▶ **What you are asked to do**
From the data below, return all lines holding the string "Eglo".

Stored data entries
--------------------------------

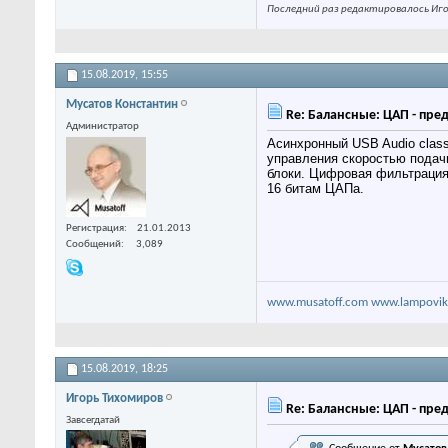
Последний раз редактировалось Игор
15.08.2019,
15:55
Мусатов Константин
Re: Балансные: ЦАП - пре
Администратор
Асинхронный USB Audio class
управления скоростью подач
блоки. Цифровая фильтрация
16 битам ЦАПа.
Регистрация
21.01.2013
Сообщений
3,089
www.musatoff.com
www.lampovik
15.08.2019,
18:25
Игорь Тихомиров
Re: Балансные: ЦАП - пре
Завсегдатай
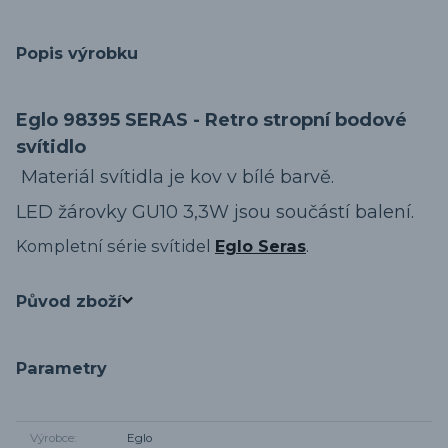
Popis výrobku
Eglo 98395 SERAS - Retro stropní bodové
svítidlo
Materiál svítidla je kov v bílé barvě.
LED žárovky GU10 3,3W jsou součástí balení.
Kompletní série svítidel
Eglo Seras
.
Původ zboží
Parametry
Výrobce
Eglo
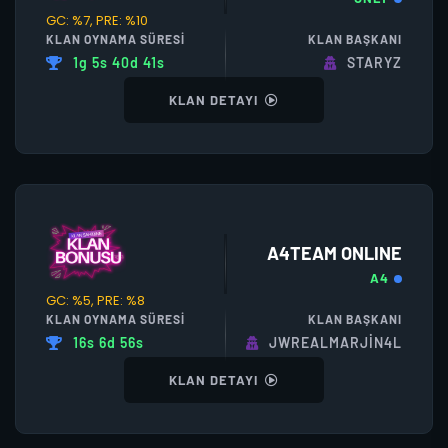
GC: %7, PRE: %10
KLAN OYNAMA SÜRESI
KLAN BAŞKANI
1g 5s 40d 41s
STARYZ
KLAN DETAYI
A4TEAM ONLINE
A4
GC: %5, PRE: %8
KLAN OYNAMA SÜRESI
KLAN BAŞKANI
16s 6d 56s
JWREALMARJİN4L
KLAN DETAYI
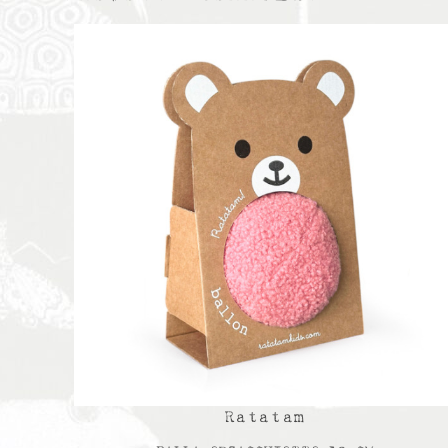
Ratatam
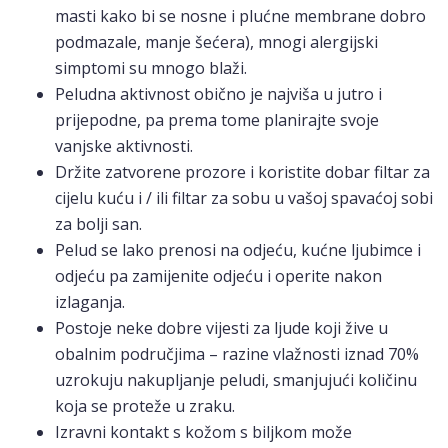
masti kako bi se nosne i plućne membrane dobro
podmazale, manje šećera), mnogi alergijski
simptomi su mnogo blaži.
Peludna aktivnost obično je najviša u jutro i
prijepodne, pa prema tome planirajte svoje
vanjske aktivnosti.
Držite zatvorene prozore i koristite dobar filtar za
cijelu kuću i / ili filtar za sobu u vašoj spavaćoj sobi
za bolji san.
Pelud se lako prenosi na odjeću, kućne ljubimce i
odjeću pa zamijenite odjeću i operite nakon
izlaganja.
Postoje neke dobre vijesti za ljude koji žive u
obalnim područjima – razine vlažnosti iznad 70%
uzrokuju nakupljanje peludi, smanjujući količinu
koja se proteže u zraku.
Izravni kontakt s kožom s biljkom može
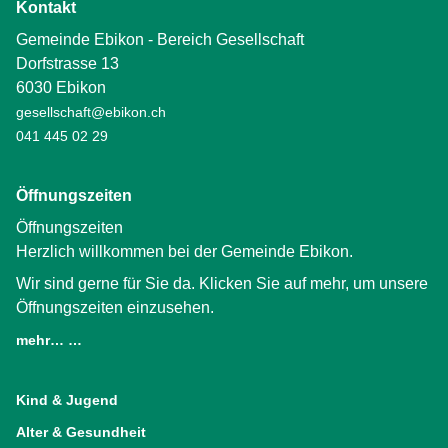
Kontakt
Gemeinde Ebikon - Bereich Gesellschaft
Dorfstrasse 13
6030 Ebikon
gesellschaft@ebikon.ch
041 445 02 29
Öffnungszeiten
Öffnungszeiten
Herzlich willkommen bei der Gemeinde Ebikon.
Wir sind gerne für Sie da. Klicken Sie auf mehr, um unsere
Öffnungszeiten einzusehen.
mehr… …
(External Link)
Kind & Jugend
Alter & Gesundheit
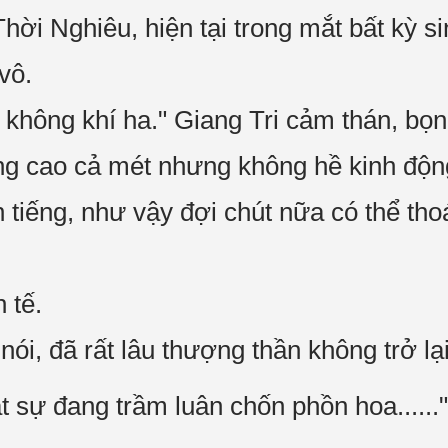
Thời Nghiêu, hiện tại trong mắt bất kỳ si
vô.
g không khí ha." Giang Tri cảm thán, bọ
ng cao cả mét nhưng không hề kinh độn
n tiếng, như vậy đợi chút nữa có thể t
 tế.
 nói, đã rất lâu thượng thần không trở lại
t sự đang trầm luân chốn phồn hoa......"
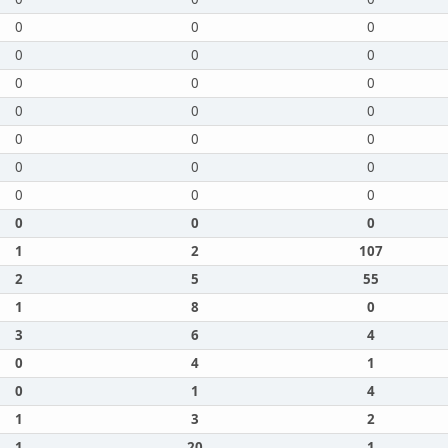
0
0
0
0
0
0
0
0
0
0
0
0
0
0
0
0
0
0
0
0
0
0
0
0
1
2
107
2
5
55
1
8
0
3
6
4
0
4
1
0
1
4
1
3
2
1
20
1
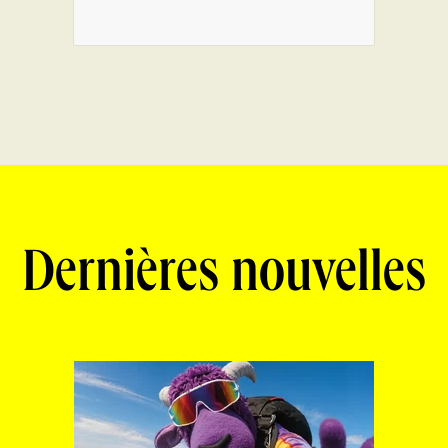
Dernières nouvelles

--------------------------------

▶ **Answer box**
Eglo 98395 SERAS - Retro stropní bodové
Eglo Seras
Eglo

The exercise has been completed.